(Records to process)

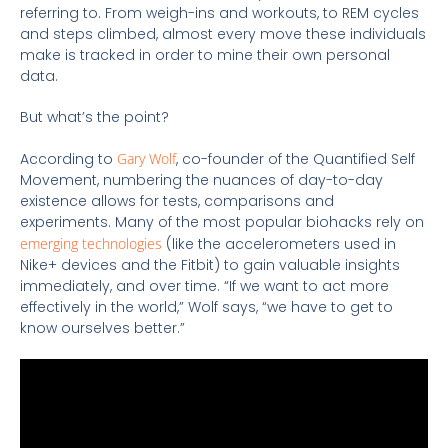
referring to. From weigh-ins and workouts, to REM cycles
and steps climbed, almost every move these individuals
make is tracked in order to mine their own personal
data.
But what’s the point?
According to
Gary Wolf
, co-founder of the Quantified Self
Movement, numbering the nuances of day-to-day
existence allows for tests, comparisons and
experiments. Many of the most popular biohacks rely on
emerging technologies
(like the accelerometers used in
Nike+ devices and the Fitbit) to gain valuable insights
immediately, and over time. “If we want to act more
effectively in the world,” Wolf says, “we have to get to
know ourselves better.”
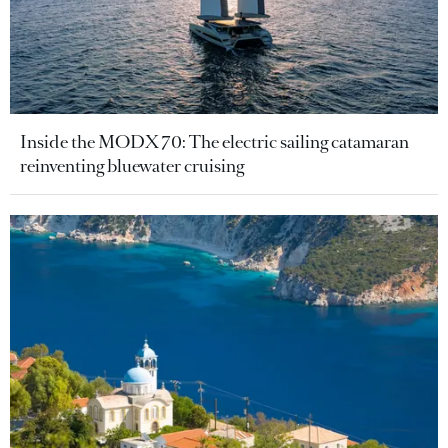
Inside the MODX 70: The electric sailing catamaran
reinventing bluewater cruising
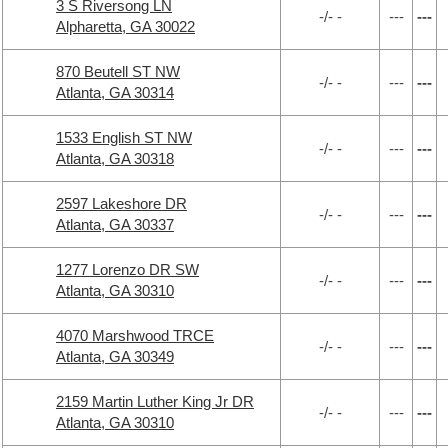
3 S Riversong LN
-/- -
---
---
Alpharetta, GA 30022
870 Beutell ST NW
-/- -
---
---
Atlanta, GA 30314
1533 English ST NW
-/- -
---
---
Atlanta, GA 30318
2597 Lakeshore DR
-/- -
---
---
Atlanta, GA 30337
1277 Lorenzo DR SW
-/- -
---
---
Atlanta, GA 30310
4070 Marshwood TRCE
-/- -
---
---
Atlanta, GA 30349
2159 Martin Luther King Jr DR
-/- -
---
---
Atlanta, GA 30310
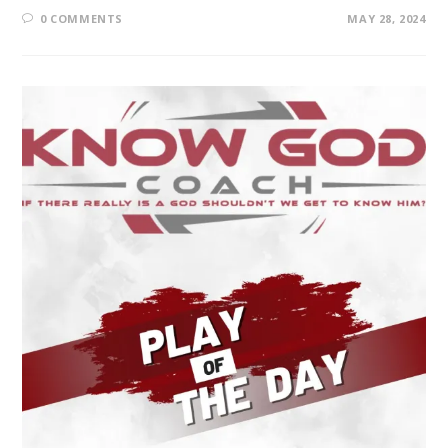
0 COMMENTS
MAY 28, 2024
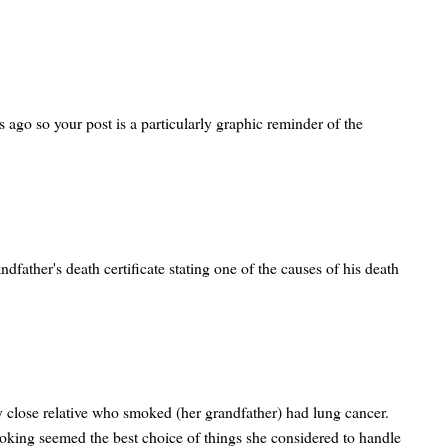
 ago so your post is a particularly graphic reminder of the
dfather's death certificate stating one of the causes of his death
y close relative who smoked (her grandfather) had lung cancer.
moking seemed the best choice of things she considered to handle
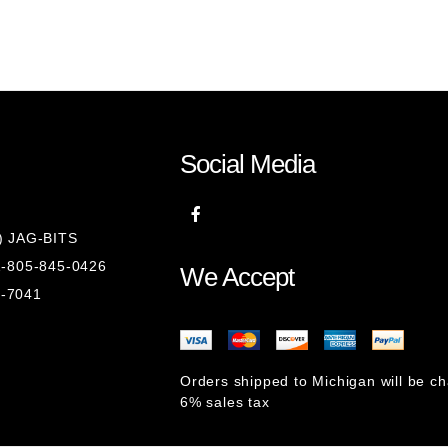
Social Media
8) JAG-BITS
 1-805-845-0426
We Accept
1-7041
Orders shipped to Michigan will be c
6% sales tax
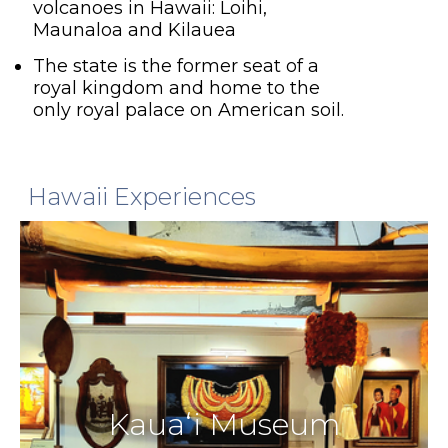
volcanoes in Hawaii: Loihi,
Maunaloa and Kilauea
The state is the former seat of a
royal kingdom and home to the
only royal palace on American soil.
Hawaii Experiences
Kauaʻi Museum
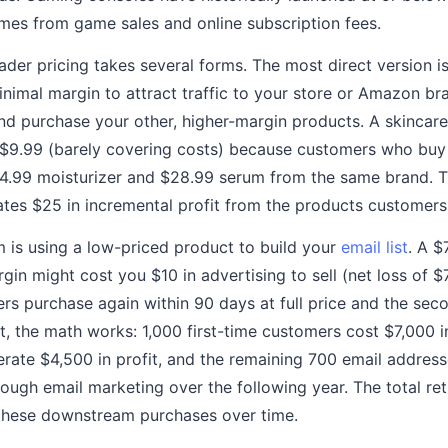
mes from game sales and online subscription fees.
ader pricing takes several forms. The most direct version is
imal margin to attract traffic to your store or Amazon b
d purchase your other, higher-margin products. A skincare 
 $9.99 (barely covering costs) because customers who buy
34.99 moisturizer and $28.99 serum from the same brand. 
ates $25 in incremental profit from the products customers 
is using a low-priced product to build your
email list
. A $
in might cost you $10 in advertising to sell (net loss of $
s purchase again within 90 days at full price and the sec
t, the math works: 1,000 first-time customers cost $7,000 i
rate $4,500 in profit, and the remaining 700 email addres
ough email marketing over the following year. The total ret
these downstream purchases over time.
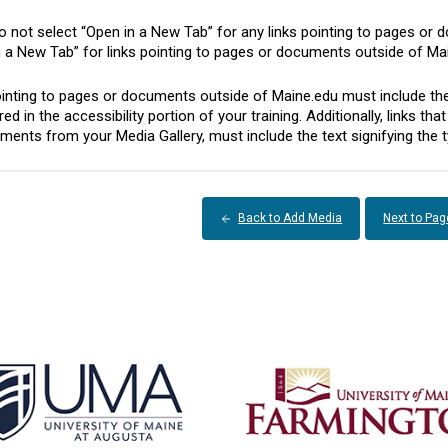
 not select “Open in a New Tab” for any links pointing to pages or 
n a New Tab” for links pointing to pages or documents outside of Ma
inting to pages or documents outside of Maine.edu must include the te
ed in the accessibility portion of your training. Additionally, links t
ents from your Media Gallery, must include the text signifying the t
Back to Add Media
Next to Pag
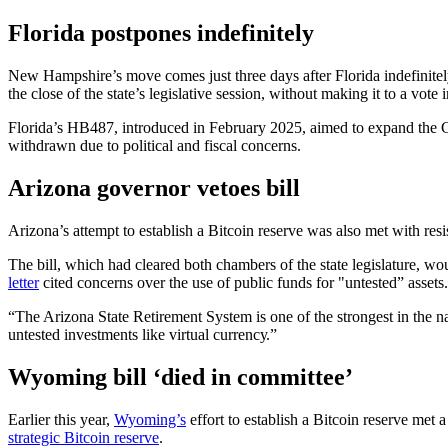
Florida postpones indefinitely
New Hampshire’s move comes just three days after Florida indefinitel
the close of the state’s legislative session, without making it to a vote 
Florida’s HB487, introduced in February 2025, aimed to expand the Chief
withdrawn due to political and fiscal concerns.
Arizona governor vetoes bill
Arizona’s attempt to establish a Bitcoin reserve was also met with 
The bill, which had cleared both chambers of the state legislature, w
letter
cited concerns over the use of public funds for "untested” assets.
“The Arizona State Retirement System is one of the strongest in the n
untested investments like virtual currencу.”
Wyoming bill ‘died in committee’
Earlier this year,
Wyoming’s
effort to establish a Bitcoin reserve met
strategic Bitcoin reserve
.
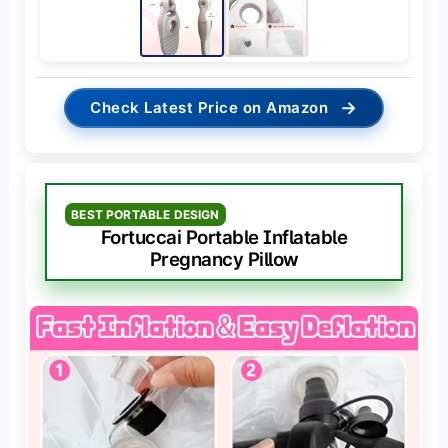
→
Check Latest Price on Amazon
BEST PORTABLE DESIGN
Fortuccai Portable Inflatable
Pregnancy Pillow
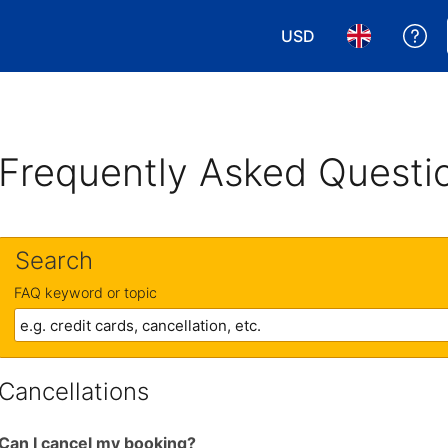
USD
Ge
Choose your currency
Choose your 
Frequently Asked Questi
Search
FAQ keyword or topic
Cancellations
Can I cancel my booking?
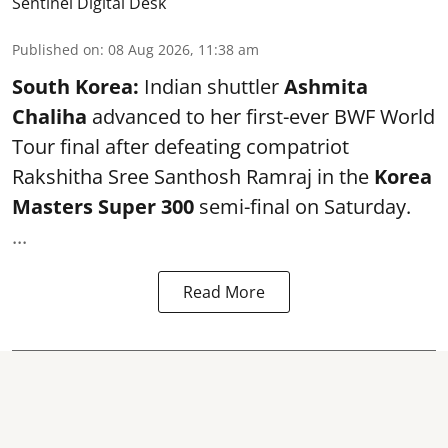
Sentinel Digital Desk
Published on
:
08 Aug 2026, 11:38 am
South Korea:
Indian shuttler
Ashmita
Chaliha
advanced to her first-ever BWF World
Tour final after defeating compatriot
Rakshitha Sree Santhosh Ramraj in the
Korea
Masters Super 300
semi-final on Saturday.
...
Read More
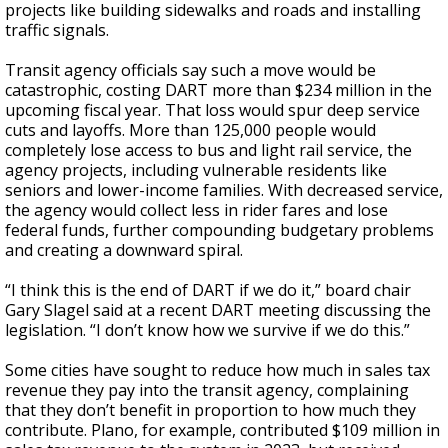
projects like building sidewalks and roads and installing
traffic signals.
Transit agency officials say such a move would be
catastrophic, costing DART more than $234 million in the
upcoming fiscal year. That loss would spur deep service
cuts and layoffs. More than 125,000 people would
completely lose access to bus and light rail service, the
agency projects, including vulnerable residents like
seniors and lower-income families. With decreased service,
the agency would collect less in rider fares and lose
federal funds, further compounding budgetary problems
and creating a downward spiral.
“I think this is the end of DART if we do it,” board chair
Gary Slagel said at a recent DART meeting discussing the
legislation. “I don’t know how we survive if we do this.”
Some cities have sought to reduce how much in sales tax
revenue they pay into the transit agency, complaining
that they don’t benefit in proportion to how much they
contribute. Plano, for example, contributed $109 million in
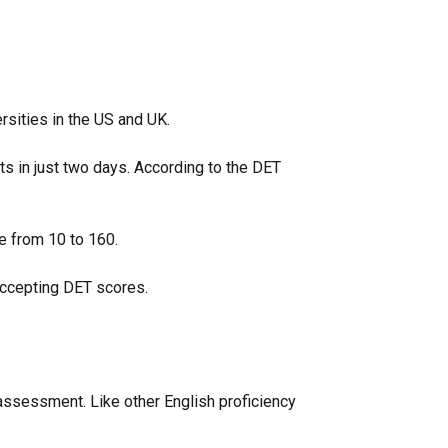
ersities in the US and UK.
lts in just two days. According to the DET
ge from 10 to 160.
 accepting DET scores.
 assessment. Like other English proficiency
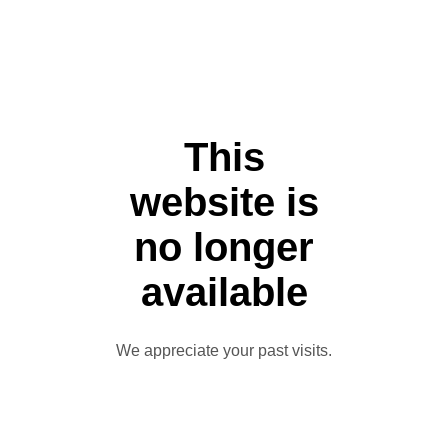
This
website is
no longer
available
We appreciate your past visits.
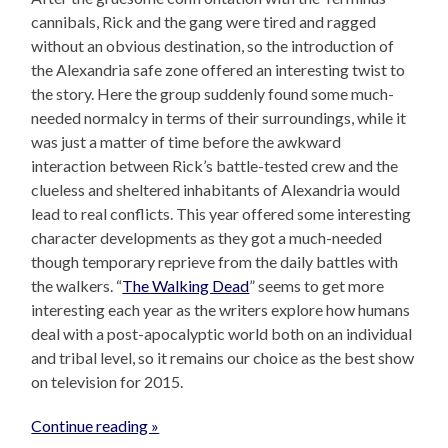
cannibals, Rick and the gang were tired and ragged
without an obvious destination, so the introduction of
the Alexandria safe zone offered an interesting twist to
the story. Here the group suddenly found some much-
needed normalcy in terms of their surroundings, while it
was just a matter of time before the awkward
interaction between Rick’s battle-tested crew and the
clueless and sheltered inhabitants of Alexandria would
lead to real conflicts. This year offered some interesting
character developments as they got a much-needed
though temporary reprieve from the daily battles with
the walkers. “
The Walking Dead
” seems to get more
interesting each year as the writers explore how humans
deal with a post-apocalyptic world both on an individual
and tribal level, so it remains our choice as the best show
on television for 2015.
Continue reading »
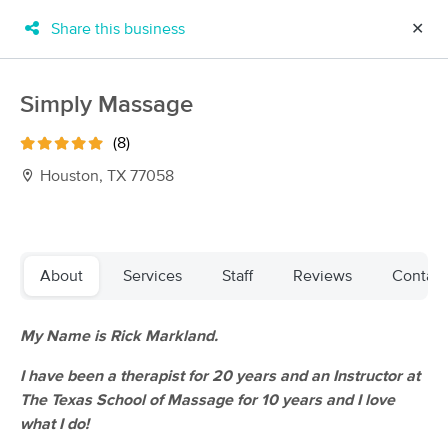
Share this business
✕
×
MassageBook Gift Cards
Learn more
Simply Massage
New!
Business Locations
Travel to me
(8)
Got it!
Filter by technique, availability, service & more
Houston, TX 77058
Filter:
All
About
Services
Staff
Reviews
Contact
Filters
Top Picks
My Name is Rick Markland.
I have been a therapist for 20 years and an Instructor at
Massage Places Near Me in Houston
The Texas School of Massage for 10 years and I love
159 massage results in Houston, TX
what I do!
Triger Massage Therapy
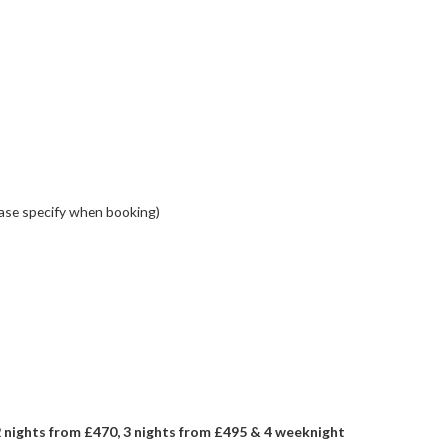
ase specify when booking)
nights from £470, 3 nights from £495 & 4 weeknight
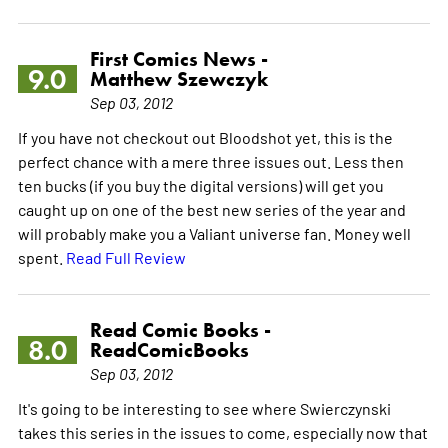
First Comics News -
9.0
Matthew Szewczyk
Sep 03, 2012
If you have not checkout out Bloodshot yet, this is the
perfect chance with a mere three issues out. Less then
ten bucks (if you buy the digital versions) will get you
caught up on one of the best new series of the year and
will probably make you a Valiant universe fan. Money well
spent.
Read Full Review
Read Comic Books -
8.0
ReadComicBooks
Sep 03, 2012
It's going to be interesting to see where Swierczynski
takes this series in the issues to come, especially now that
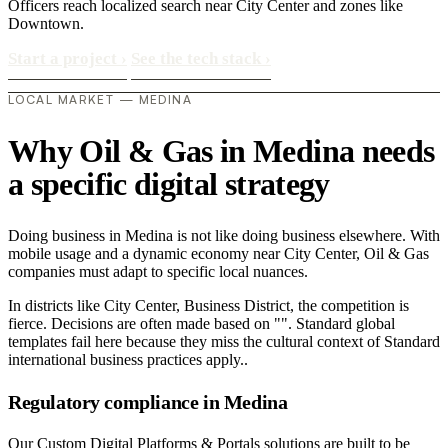
Officers reach localized search near City Center and zones like
Downtown.
Start a project
›
See the tech stack
›
LOCAL MARKET — MEDINA
Why Oil & Gas in Medina needs
a specific digital strategy
Doing business in Medina is not like doing business elsewhere. With
mobile usage and a dynamic economy near City Center, Oil & Gas
companies must adapt to specific local nuances.
In districts like City Center, Business District, the competition is
fierce. Decisions are often made based on "". Standard global
templates fail here because they miss the cultural context of Standard
international business practices apply..
Regulatory compliance in Medina
Our Custom Digital Platforms & Portals solutions are built to be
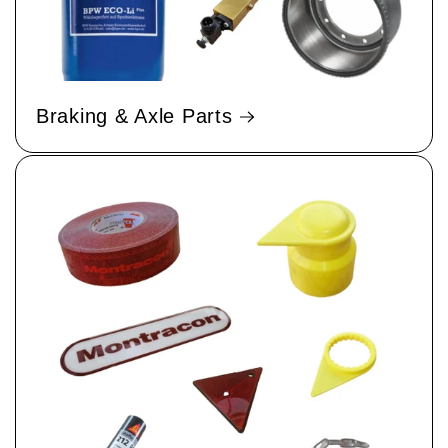
Braking & Axle Parts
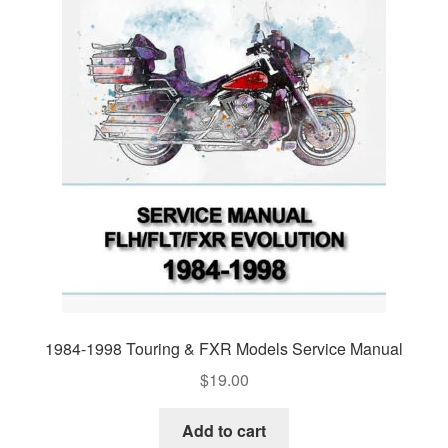
1984-1998 Touring & FXR Models Service Manual
$
19.00
Add to cart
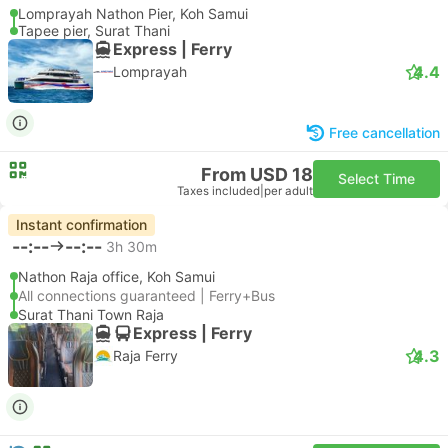
Lomprayah Nathon Pier, Koh Samui
Tapee pier, Surat Thani
Express | Ferry
4.4
Lomprayah
Free cancellation
From USD 18
Select Time
Taxes included
|
per adult
Instant confirmation
--:--
--:--
3h 30m
Nathon Raja office, Koh Samui
All connections guaranteed | Ferry+Bus
Surat Thani Town Raja
Express | Ferry
4.3
Raja Ferry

(End Records to process)

Your instructions -> Out of the records above, return only the lines from the one with "Atlanta, GA 30318" through the one with "dfather's death certificate", exactly, and none of the pictures.

Finished exercise ->
Atlanta, GA 30318
2597 Lakeshore DR
-/- -
---
---
Atlanta, GA 30337
1277 Lorenzo DR SW
-/- -
---
---
Atlanta, GA 30310
4070 Marshwood TRCE
-/- -
---
---
Atlanta, GA 30349
2159 Martin Luther King Jr DR
-/- -
---
---
Atlanta, GA 30310
0 COMMENTS
MAY 28, 2024
 ago so your post is a particularly graphic reminder of the
dfather's death certificate stating one of the causes of his death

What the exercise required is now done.